The maximum should always be set to 100%. As soon as you set this to 99% or less, Intel Turbo Boost is disabled and the 10750H will only run at a maximum of 2.6 GHz.

What works best for most people is using the default Windows Balanced power plan combined with adjusting the Windows power slider in the system tray. This should allow your CPU to reach maximum speed when needed. If you adjust the slider, your CPU will slow down when lightly loaded which most laptop owners prefer. If this does not work properly for your laptop, then you can adjust whatever you need to in ThrottleStop to get your laptop running however you like.

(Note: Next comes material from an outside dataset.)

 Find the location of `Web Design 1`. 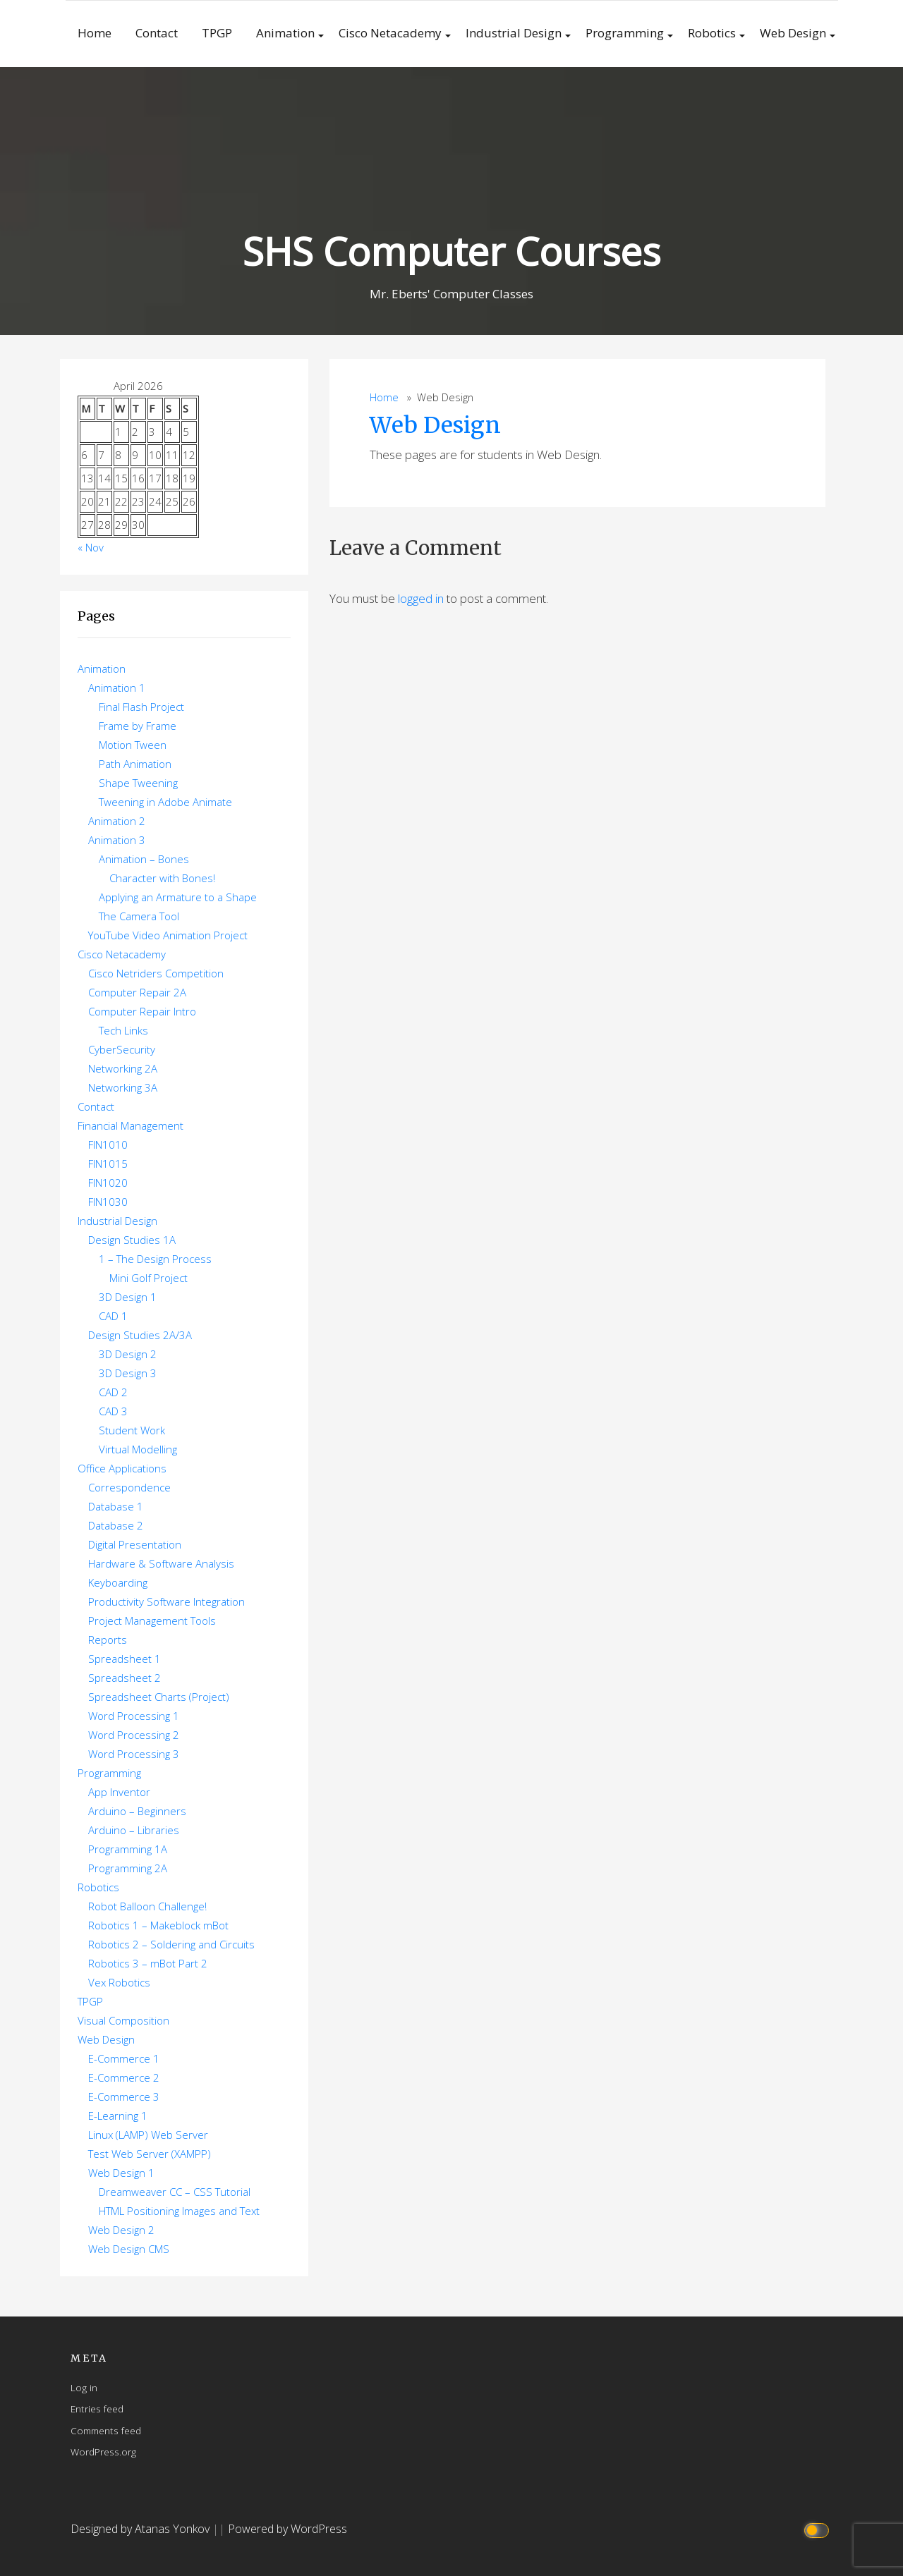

The Turn On Turn Off feature dates back to the early days. It only controls the Set Multiplier and Clock Modulation functions which are rarely used on newer CPUs. All this does for most people is it toggles the color of the icon in the system tray. Best to go in the Options window and turn off that icon. Use a temperature icon instead if you want something in the system tray.


----------



## xelvynx (Dec 10, 2020)

Ah ok, I adjusted it.  Thanks!  I've been having trouble understand what is in control of FID and it's max rates.  I was doing another test using TS Bench (as I'm fiddling with TS to get as best of an understanding of it as I can) and the FID got stuck at around 40.5 - 41.  Also "POWER" showed up in red as well.. if you could help me out with that, that would be greatly appreciated!!!


----------



## unclewebb (Dec 10, 2020)

Your screenshot shows power limit throttling at 55W. Open Limit Reasons. Does it show PL1 or PL2 when this happens? Did you try increasing the long and short power limits in the TPL window?

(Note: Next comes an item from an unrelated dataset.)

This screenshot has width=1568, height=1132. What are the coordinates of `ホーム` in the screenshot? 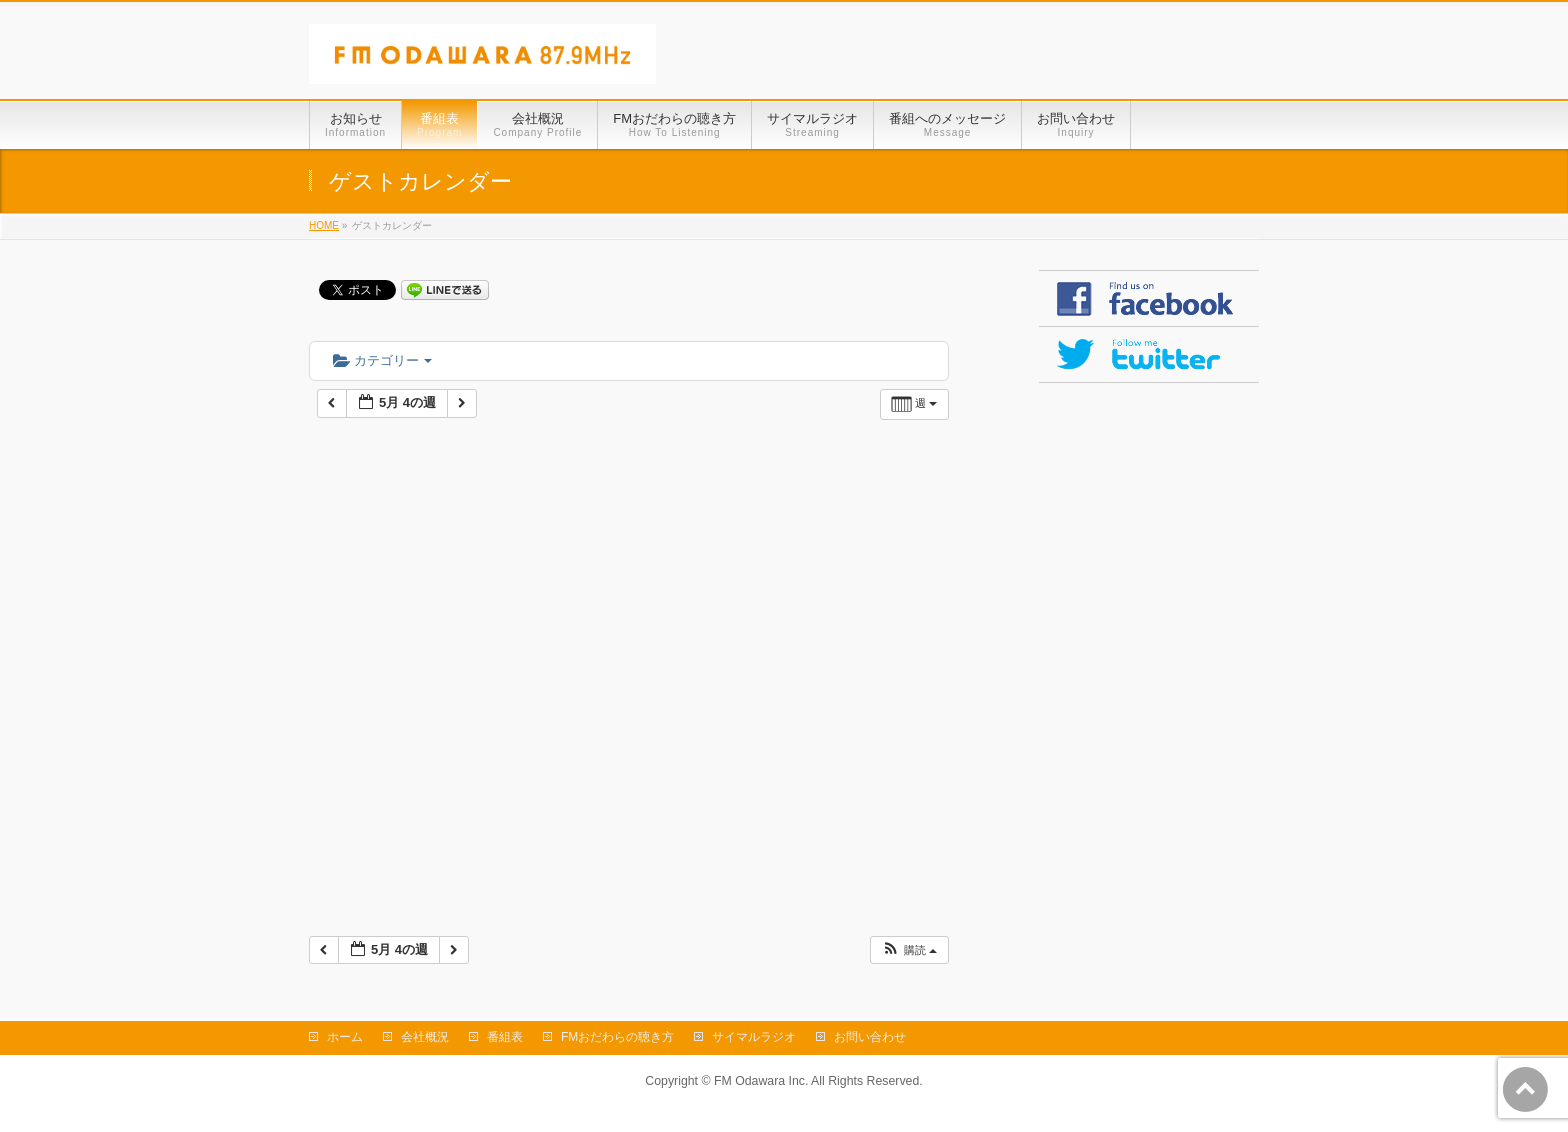 It's located at (345, 1037).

PL1 is long and PL2 is short.


----------



## xelvynx (Dec 11, 2020)

In Limit, neither PL1 nor PL2 show. I adjusted PL1 and PL2 and that removed the "POWER" thanks!  And just to confirm, does the Turbo Ratio Limits "kind of" dictate the limit of the FID?  I was trying to do tests adjusting the TRL in FIVR with "6 cores active" at 45 and it did increase my FID to 43 but not 45.. so just trying to get a better comprehension.  Ty again for all your help!


----------



## unclewebb (Dec 11, 2020)

xelvynx said:


> it did increase my FID to 43 but not 45


The 10750H is a locked CPU. That means you cannot adjust the turbo ratios above the Intel specified default values. If you do go higher, the CPU will ignore your request.

I sent you a link to a beta version of TS. It should show you in the FIVR window what the default turbo ratios are for your CPU and the Limit Reasons window should work correctly on your 10th Gen CPU.

Edit - I think the default turbo ratios for your 10750H are 50, 49, 47, 46, 45, and 43. That would mean that when 6 cores are active, the maximum FID (multiplier) would be 43.00. It seems like your CPU is running at full speed now with no throttling.


----------



## xelvynx (Dec 11, 2020)

Ahh I see, so that's kind of how you read those TRL's.  Thanks so much again unclewebb!


----------